Le comité Adama s’inscrit clairement dans les pas du MIB. Quels parallèles peut-on dresser entre vos actions ?

Les mobilisations contre les violences policières ont toujours été une porte d’entrée pour réclamer plus de pouvoir dans nos quartiers. Pour rappel, la marche pour l’Egalité en 1983 est née en réaction aux violences policières contre des jeunes immigrés aux Minguettes dans la périphérie lyonnaise. Pendant des années les mobilisations contre les violences policières ont été portées par les jeunes des quartiers, les comités des familles de victimes et quelques militants politiques. Ils étaient considérés comme les voyous du mouvement, des galériens.

En 1993, le collectif « Pas de justice, pas de paix » voit le jour suite à l’acquittement de la boulangère qui a tué Ali Rafa. Le jeune de 23 ans avait été tué d’une balle dans la tête à Reims suite à un vol de croissants quatre ans plus tôt. Au tournant des années 90 et 2000, on voit ensuite la naissance en France des premiers comités « justice et vérité ».

Tarek Kawtari a co-fondé le MIB en 1995

C’est en 2005 qu’il y a un changement de cap, suite à la mort de Zyed et Bouna : le sujet devient plus bankable. Une classe moyenne noire et arabe s’en empare, instrumentalisant l’affaire. C’est ce que j’appelle la ‘couscoussière parisienne’, celle qui paradera pendant une dizaine d’années.

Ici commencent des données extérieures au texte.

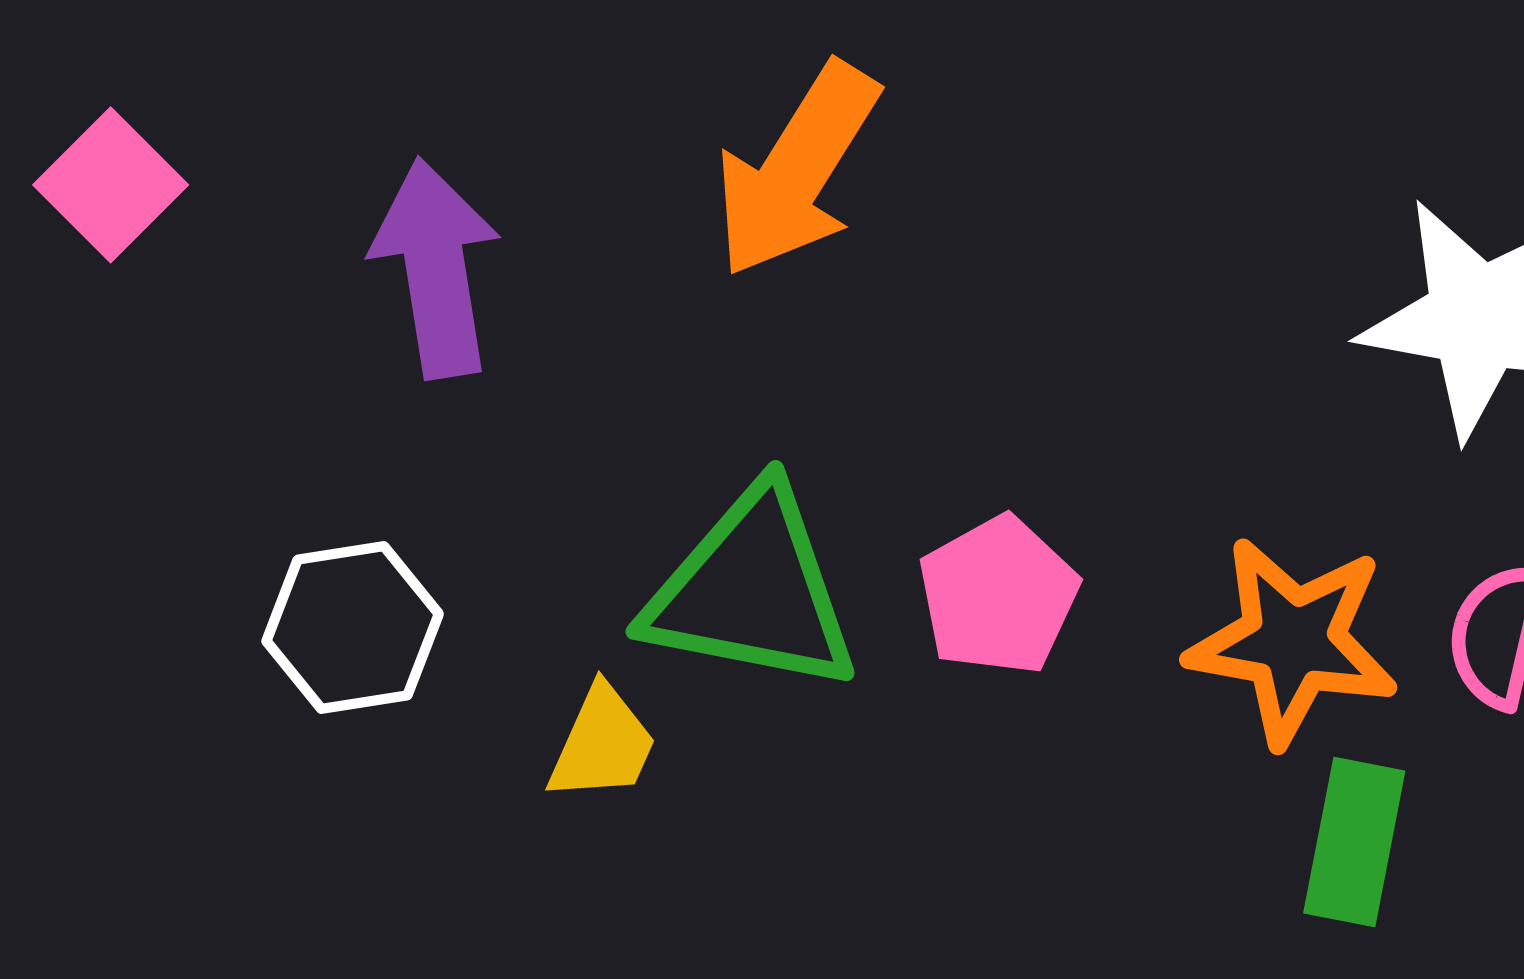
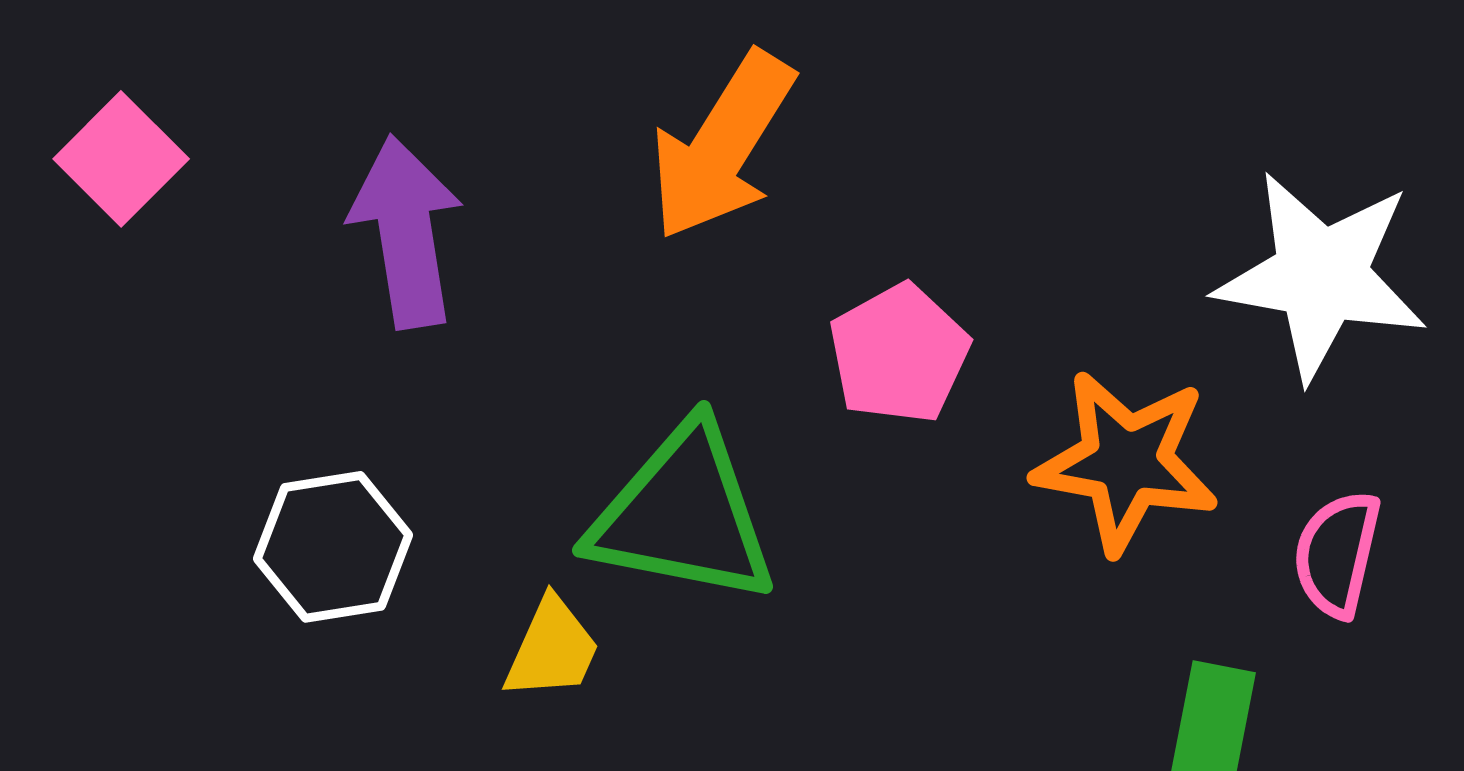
pink pentagon: (998, 596) -> (899, 354), moved
orange star: (1293, 641) -> (1126, 462), moved

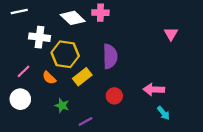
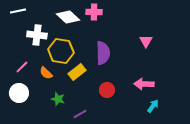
pink triangle: (171, 34) -> (146, 41), moved
cyan arrow: (163, 113) -> (153, 106), turned -104

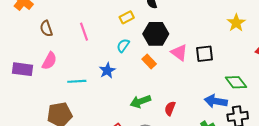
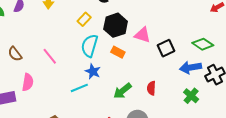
pink line: (84, 32) -> (50, 56), moved
cyan semicircle: (123, 45) -> (90, 46), size x1.6
black square: (205, 54) -> (166, 48), moved
blue star: (107, 70) -> (93, 71), moved
cyan line: (77, 81) -> (79, 88), moved

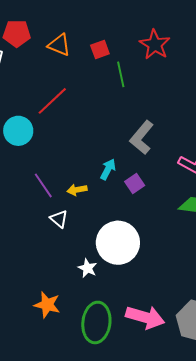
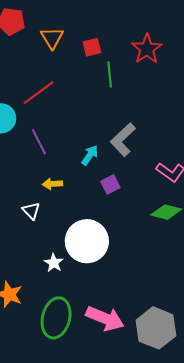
orange triangle: (59, 45) -> (52, 38), turned 30
cyan arrow: (108, 169) -> (90, 155), moved
purple line: (43, 185) -> (39, 142), moved

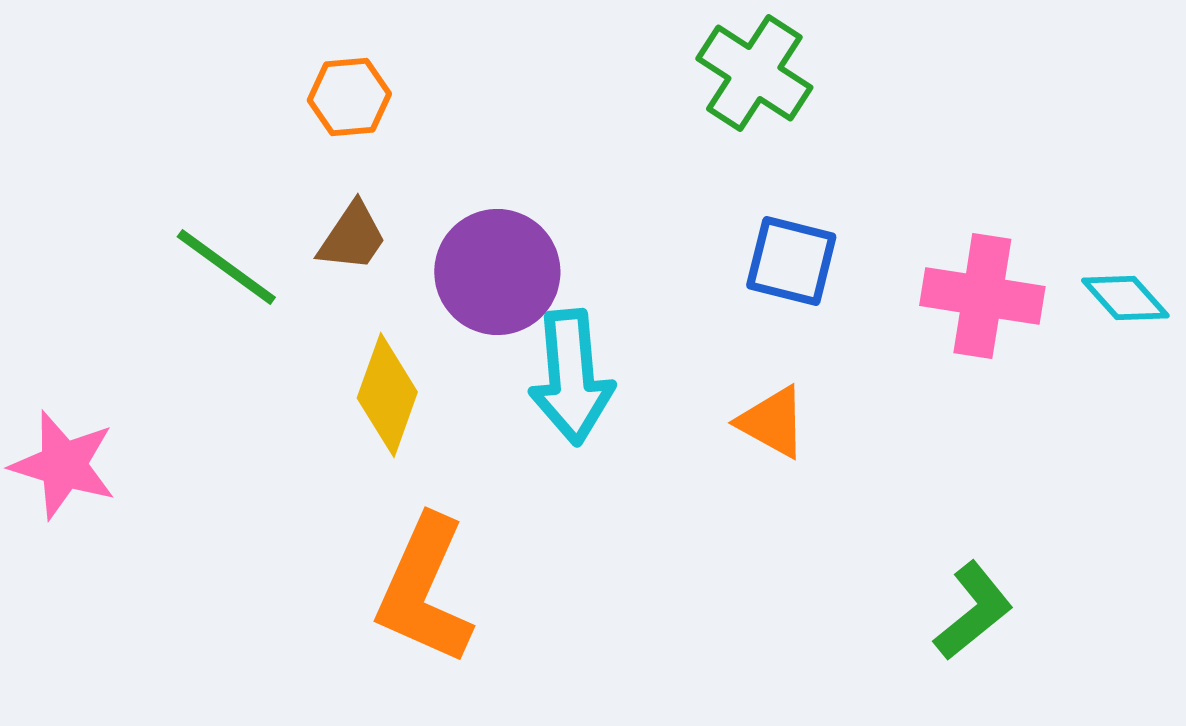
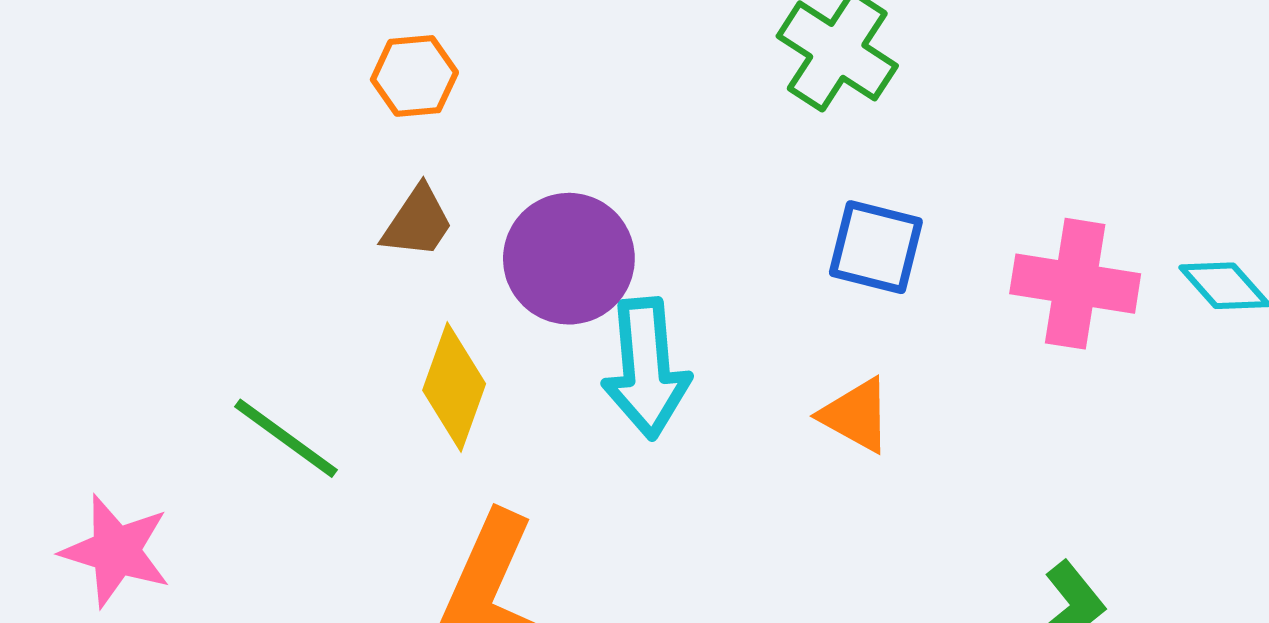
green line: (226, 267) -> (286, 438), moved
pink star: (63, 465) -> (116, 551), moved

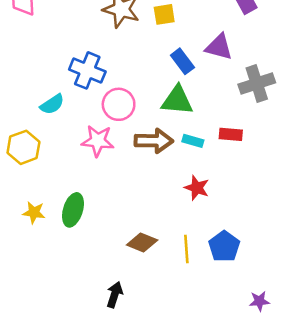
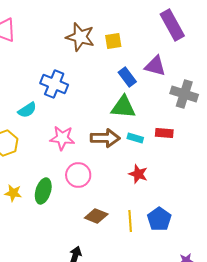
gray cross: (257, 83) -> (184, 94), turned 36
pink circle: (119, 104) -> (78, 175), moved

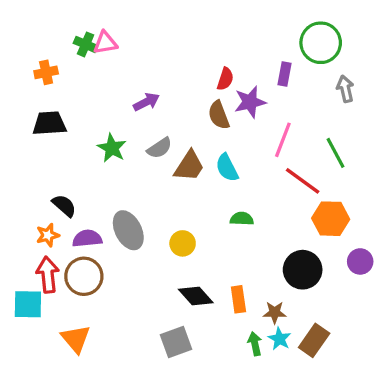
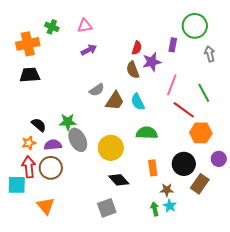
pink triangle: (105, 43) -> (85, 26), moved
orange cross: (46, 72) -> (28, 44), size x1.6
purple arrow: (146, 102) -> (89, 50), moved
green star: (112, 148) -> (68, 122), moved, turned -30
green semicircle: (242, 219) -> (147, 133), size x1.5
yellow circle: (183, 243) -> (111, 148), size x1.6
orange rectangle: (238, 299) -> (153, 168), moved
brown rectangle: (314, 340) -> (200, 184), moved

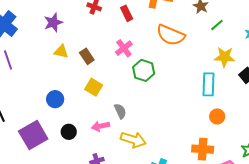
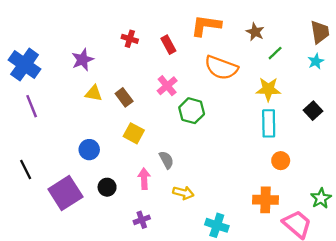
yellow star: (225, 57) -> (268, 89), moved
pink arrow: (101, 126) -> (144, 179), turned 102
yellow arrow: (133, 140) -> (183, 193), size x0.7

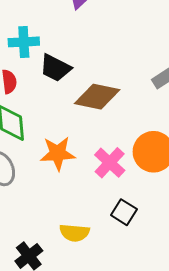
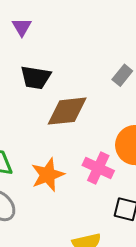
black trapezoid: (55, 68) -> (36, 77), moved

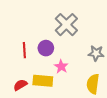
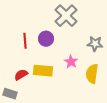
pink star: (61, 66) -> (71, 62), moved

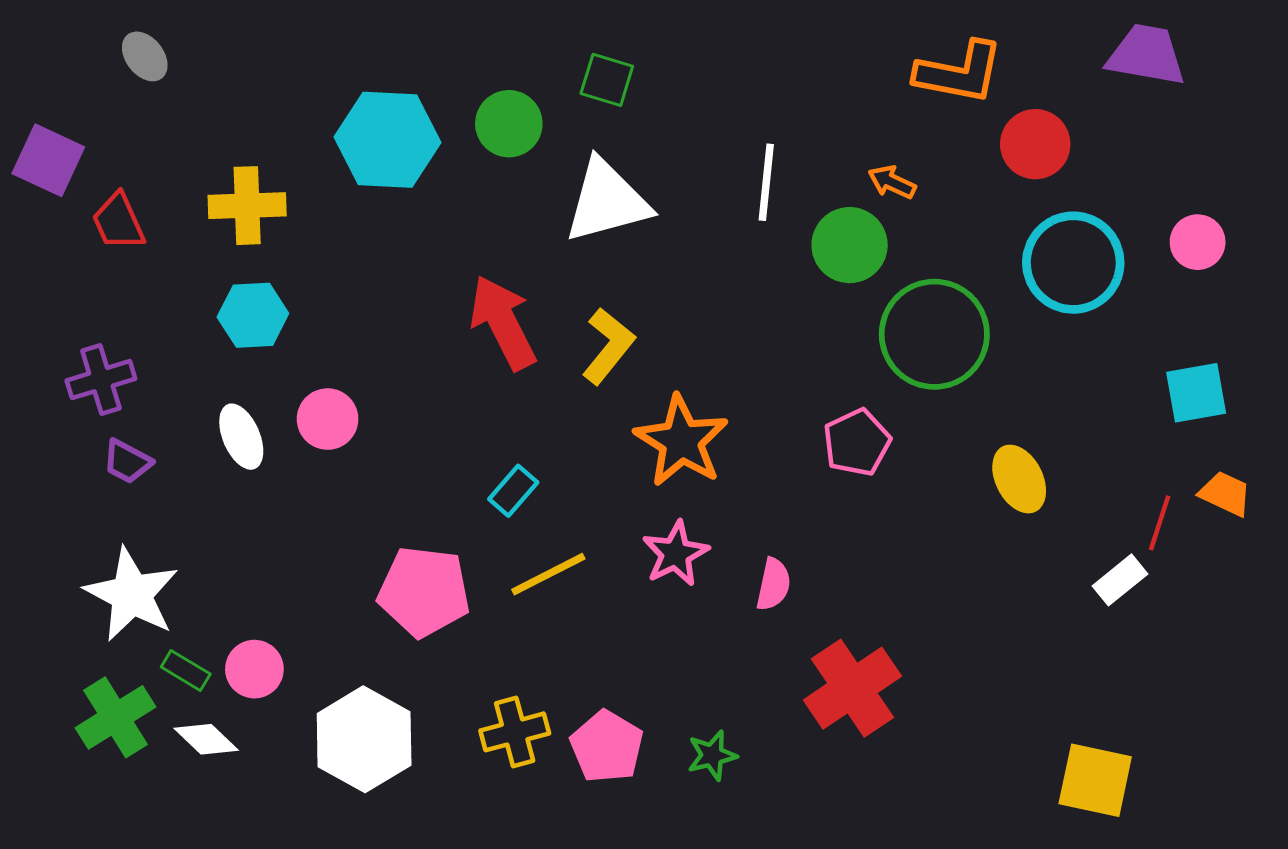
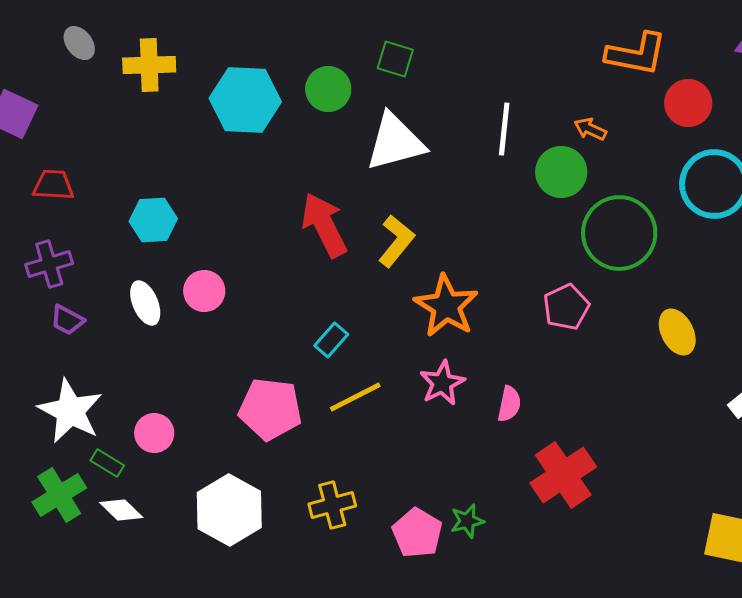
yellow cross: (247, 206) -> (149, 65), moved
red trapezoid: (118, 222) -> (53, 185), moved, turned 117
pink circle: (254, 669) -> (154, 433), moved
pink pentagon: (607, 747) -> (417, 533), moved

Aujourd’hui, la spécificité du comité Adama, c’est qu’on revient à la base. La lutte est portée par le local. Les jeunes se retrouvent dedans et c’est important. Pour ma part, je trouve assez drôles ceux qui dénoncent la personnalisation de la lutte. Ce sont les mêmes qui n’avaient que Zyed et Bouna en bouche à l’époque !

La personnalisation est nécessaire pour la simple et bonne raison qu’il faut partir d’exemples concrets pour mobiliser le plus grand nombre. Il s’agit aussi de réhumaniser les victimes qui ne sont pas que des casiers judiciaires.

Quels enseignements avez-vous tiré de l’expérience du MIB ? Quels conseils donneriez-vous  à celles et ceux qui mènent votre combat aujourd’hui ?

Je pense qu’il ne faut pas faire porter aux jeunes des quartiers tous les problèmes de la société avec la police. Parce qu’au final les habitants des quartiers veulent de la sécurité comme tout le monde. Certains nous accusent de généraliser sur la police, mais qui a commencé à généraliser en jetant l’anathème sur les habitants des quartiers, en les traitants de terroristes, d’islamistes, de voyous ? C’est la République.

Il est temps selon moi de créer un outil politique crédible capable de travailler sur la question des violences policières et de mener des campagnes, par le biais d’une fondation par exemple.

Il faut également créer des solidarités entre les différents quartiers afin d’élever le niveau. La banlieue manque d’encadrement, il y a toute une génération qui doit s’élever socialement et sortir de la précarité. Ainsi nous pourrons créer quelque chose pour nous même et concevoir des projets dans le dur. Si on veut avoir du poids et donner notre point de vue, il faut être debout.

Enfin, il faudra également se rapprocher d’autres mouvement tels que les gilets jaunes, mais cela prendra du temps.

Le comité Adama est une chance pour tous les quartiers. C’est la démonstration que c’est possible, que même si l’on vient d’en bas, on est en droit de demander des choses au plus haut sommet de l’Etat. Il est temps de redonner au peuple de banlieue ce qui lui revient de droit.